■ INPUT DATA:
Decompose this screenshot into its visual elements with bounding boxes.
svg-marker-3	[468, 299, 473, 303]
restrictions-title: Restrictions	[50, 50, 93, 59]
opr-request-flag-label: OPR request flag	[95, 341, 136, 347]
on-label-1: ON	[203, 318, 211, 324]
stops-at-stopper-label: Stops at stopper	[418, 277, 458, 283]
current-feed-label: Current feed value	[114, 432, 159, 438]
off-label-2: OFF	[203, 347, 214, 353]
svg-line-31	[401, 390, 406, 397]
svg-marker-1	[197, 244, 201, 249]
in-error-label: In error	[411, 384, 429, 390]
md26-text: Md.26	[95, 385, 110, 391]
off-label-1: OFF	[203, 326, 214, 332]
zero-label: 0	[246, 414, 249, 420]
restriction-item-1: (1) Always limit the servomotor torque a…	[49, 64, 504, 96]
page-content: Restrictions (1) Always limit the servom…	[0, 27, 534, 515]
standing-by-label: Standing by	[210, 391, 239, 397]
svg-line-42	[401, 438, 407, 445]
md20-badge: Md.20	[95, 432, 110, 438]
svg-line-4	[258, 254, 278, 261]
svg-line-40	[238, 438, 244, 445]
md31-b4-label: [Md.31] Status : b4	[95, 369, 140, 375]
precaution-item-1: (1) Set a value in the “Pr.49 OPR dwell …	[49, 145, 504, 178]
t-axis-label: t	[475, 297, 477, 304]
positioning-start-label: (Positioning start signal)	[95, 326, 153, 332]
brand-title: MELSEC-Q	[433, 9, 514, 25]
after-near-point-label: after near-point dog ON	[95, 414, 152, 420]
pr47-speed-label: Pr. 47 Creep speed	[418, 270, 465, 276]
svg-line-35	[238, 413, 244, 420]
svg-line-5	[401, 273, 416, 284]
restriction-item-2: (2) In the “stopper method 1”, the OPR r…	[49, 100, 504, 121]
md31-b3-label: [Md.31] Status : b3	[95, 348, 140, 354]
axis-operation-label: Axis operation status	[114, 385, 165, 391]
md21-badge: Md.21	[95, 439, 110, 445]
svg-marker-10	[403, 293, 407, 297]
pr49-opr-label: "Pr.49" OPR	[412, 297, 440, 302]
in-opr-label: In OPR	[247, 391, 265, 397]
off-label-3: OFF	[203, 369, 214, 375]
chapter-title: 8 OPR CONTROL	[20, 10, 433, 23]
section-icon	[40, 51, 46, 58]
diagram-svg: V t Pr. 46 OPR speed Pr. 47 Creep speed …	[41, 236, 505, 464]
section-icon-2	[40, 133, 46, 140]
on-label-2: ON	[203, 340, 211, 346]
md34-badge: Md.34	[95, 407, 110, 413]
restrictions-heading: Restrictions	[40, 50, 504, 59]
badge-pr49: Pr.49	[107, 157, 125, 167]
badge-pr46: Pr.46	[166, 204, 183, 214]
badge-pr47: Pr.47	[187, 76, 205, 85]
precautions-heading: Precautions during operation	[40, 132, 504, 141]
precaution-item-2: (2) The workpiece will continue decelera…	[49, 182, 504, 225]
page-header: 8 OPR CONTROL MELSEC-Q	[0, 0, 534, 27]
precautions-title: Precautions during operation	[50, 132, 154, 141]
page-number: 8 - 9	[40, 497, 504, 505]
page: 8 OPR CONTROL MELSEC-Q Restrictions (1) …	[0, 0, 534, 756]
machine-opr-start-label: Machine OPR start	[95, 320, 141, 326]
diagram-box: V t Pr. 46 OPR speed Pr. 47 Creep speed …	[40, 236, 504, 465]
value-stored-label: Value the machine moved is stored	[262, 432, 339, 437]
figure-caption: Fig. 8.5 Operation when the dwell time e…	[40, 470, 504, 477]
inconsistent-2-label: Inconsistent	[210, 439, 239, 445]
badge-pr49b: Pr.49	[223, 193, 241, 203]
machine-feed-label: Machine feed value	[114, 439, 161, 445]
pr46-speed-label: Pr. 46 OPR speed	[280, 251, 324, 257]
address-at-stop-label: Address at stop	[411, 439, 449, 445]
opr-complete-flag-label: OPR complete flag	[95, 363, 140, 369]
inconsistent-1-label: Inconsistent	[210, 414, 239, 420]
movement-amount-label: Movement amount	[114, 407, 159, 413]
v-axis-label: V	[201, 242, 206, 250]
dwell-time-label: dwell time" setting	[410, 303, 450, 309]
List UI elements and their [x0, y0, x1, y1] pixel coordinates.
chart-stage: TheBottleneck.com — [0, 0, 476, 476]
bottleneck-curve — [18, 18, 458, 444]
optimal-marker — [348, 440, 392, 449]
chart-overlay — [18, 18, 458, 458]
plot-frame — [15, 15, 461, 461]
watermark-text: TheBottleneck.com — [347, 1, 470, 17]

■ WHAT NEEDS TO BE DONE: When transcribing the data, keep every line exactly as it is.

■ ANSWER TO THIS PROBLEM:
Decompose this screenshot into its visual elements with bounding boxes.
svg-marker-3	[468, 299, 473, 303]
restrictions-title: Restrictions	[50, 50, 93, 59]
opr-request-flag-label: OPR request flag	[95, 341, 136, 347]
on-label-1: ON	[203, 318, 211, 324]
stops-at-stopper-label: Stops at stopper	[418, 277, 458, 283]
current-feed-label: Current feed value	[114, 432, 159, 438]
off-label-2: OFF	[203, 347, 214, 353]
svg-line-31	[401, 390, 406, 397]
svg-marker-1	[197, 244, 201, 249]
in-error-label: In error	[411, 384, 429, 390]
md26-text: Md.26	[95, 385, 110, 391]
off-label-1: OFF	[203, 326, 214, 332]
zero-label: 0	[246, 414, 249, 420]
restriction-item-1: (1) Always limit the servomotor torque a…	[49, 64, 504, 96]
page-content: Restrictions (1) Always limit the servom…	[0, 27, 534, 515]
standing-by-label: Standing by	[210, 391, 239, 397]
svg-line-42	[401, 438, 407, 445]
md20-badge: Md.20	[95, 432, 110, 438]
svg-line-4	[258, 254, 278, 261]
svg-line-40	[238, 438, 244, 445]
md31-b4-label: [Md.31] Status : b4	[95, 369, 140, 375]
precaution-item-1: (1) Set a value in the “Pr.49 OPR dwell …	[49, 145, 504, 178]
t-axis-label: t	[475, 297, 477, 304]
positioning-start-label: (Positioning start signal)	[95, 326, 153, 332]
brand-title: MELSEC-Q	[433, 9, 514, 25]
after-near-point-label: after near-point dog ON	[95, 414, 152, 420]
pr47-speed-label: Pr. 47 Creep speed	[418, 270, 465, 276]
svg-line-35	[238, 413, 244, 420]
svg-line-5	[401, 273, 416, 284]
restriction-item-2: (2) In the “stopper method 1”, the OPR r…	[49, 100, 504, 121]
md31-b3-label: [Md.31] Status : b3	[95, 348, 140, 354]
axis-operation-label: Axis operation status	[114, 385, 165, 391]
md21-badge: Md.21	[95, 439, 110, 445]
svg-marker-10	[403, 293, 407, 297]
pr49-opr-label: "Pr.49" OPR	[412, 297, 440, 302]
in-opr-label: In OPR	[247, 391, 265, 397]
off-label-3: OFF	[203, 369, 214, 375]
chapter-title: 8 OPR CONTROL	[20, 10, 433, 23]
section-icon	[40, 51, 46, 58]
diagram-svg: V t Pr. 46 OPR speed Pr. 47 Creep speed …	[41, 236, 505, 464]
section-icon-2	[40, 133, 46, 140]
on-label-2: ON	[203, 340, 211, 346]
md34-badge: Md.34	[95, 407, 110, 413]
restrictions-heading: Restrictions	[40, 50, 504, 59]
badge-pr49: Pr.49	[107, 157, 125, 167]
badge-pr46: Pr.46	[166, 204, 183, 214]
badge-pr47: Pr.47	[187, 76, 205, 85]
precautions-heading: Precautions during operation	[40, 132, 504, 141]
precaution-item-2: (2) The workpiece will continue decelera…	[49, 182, 504, 225]
page-header: 8 OPR CONTROL MELSEC-Q	[0, 0, 534, 27]
precautions-title: Precautions during operation	[50, 132, 154, 141]
page-number: 8 - 9	[40, 497, 504, 505]
page: 8 OPR CONTROL MELSEC-Q Restrictions (1) …	[0, 0, 534, 756]
machine-opr-start-label: Machine OPR start	[95, 320, 141, 326]
diagram-box: V t Pr. 46 OPR speed Pr. 47 Creep speed …	[40, 236, 504, 465]
value-stored-label: Value the machine moved is stored	[262, 432, 339, 437]
figure-caption: Fig. 8.5 Operation when the dwell time e…	[40, 470, 504, 477]
inconsistent-2-label: Inconsistent	[210, 439, 239, 445]
badge-pr49b: Pr.49	[223, 193, 241, 203]
machine-feed-label: Machine feed value	[114, 439, 161, 445]
pr46-speed-label: Pr. 46 OPR speed	[280, 251, 324, 257]
address-at-stop-label: Address at stop	[411, 439, 449, 445]
opr-complete-flag-label: OPR complete flag	[95, 363, 140, 369]
inconsistent-1-label: Inconsistent	[210, 414, 239, 420]
movement-amount-label: Movement amount	[114, 407, 159, 413]
v-axis-label: V	[201, 242, 206, 250]
dwell-time-label: dwell time" setting	[410, 303, 450, 309]
List UI elements and their [x0, y0, x1, y1] pixel coordinates.
chart-stage: TheBottleneck.com — [0, 0, 476, 476]
bottleneck-curve — [18, 18, 458, 444]
optimal-marker — [348, 440, 392, 449]
chart-overlay — [18, 18, 458, 458]
plot-frame — [15, 15, 461, 461]
watermark-text: TheBottleneck.com — [347, 1, 470, 17]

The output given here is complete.